RECORD EXCERPTS:
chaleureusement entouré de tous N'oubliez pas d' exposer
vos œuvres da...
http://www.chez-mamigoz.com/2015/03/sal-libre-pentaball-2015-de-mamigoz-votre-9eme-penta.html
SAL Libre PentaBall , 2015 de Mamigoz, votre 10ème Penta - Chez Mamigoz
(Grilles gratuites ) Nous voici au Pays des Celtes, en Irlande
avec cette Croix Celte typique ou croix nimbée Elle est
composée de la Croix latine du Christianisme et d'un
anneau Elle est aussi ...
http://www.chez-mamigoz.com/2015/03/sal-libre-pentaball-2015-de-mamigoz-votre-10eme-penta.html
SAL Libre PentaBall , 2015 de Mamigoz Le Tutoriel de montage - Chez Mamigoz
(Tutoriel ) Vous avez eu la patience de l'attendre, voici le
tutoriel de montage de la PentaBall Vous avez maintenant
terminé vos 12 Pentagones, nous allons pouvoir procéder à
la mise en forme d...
---
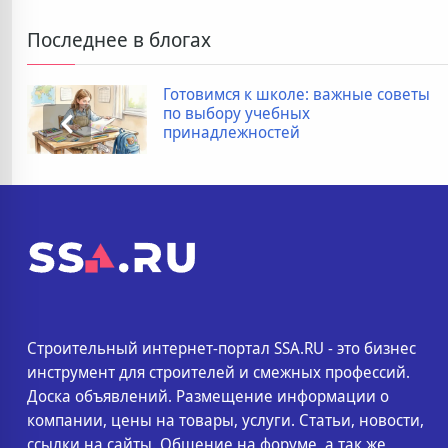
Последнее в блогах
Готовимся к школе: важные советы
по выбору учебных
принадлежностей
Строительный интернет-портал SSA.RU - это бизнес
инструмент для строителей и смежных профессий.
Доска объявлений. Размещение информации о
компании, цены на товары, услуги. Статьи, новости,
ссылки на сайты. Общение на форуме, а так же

TASK TO CARRY OUT: Could you write out, exactly as they stand, only the lines above that begin at the line with "chaleureusement entouré de" and stop after the line with "avec cette Croix"?

WRITTEN ANSWER:
chaleureusement entouré de tous N'oubliez pas d' exposer
vos œuvres da...
http://www.chez-mamigoz.com/2015/03/sal-libre-pentaball-2015-de-mamigoz-votre-9eme-penta.html
SAL Libre PentaBall , 2015 de Mamigoz, votre 10ème Penta - Chez Mamigoz
(Grilles gratuites ) Nous voici au Pays des Celtes, en Irlande
avec cette Croix Celte typique ou croix nimbée Elle est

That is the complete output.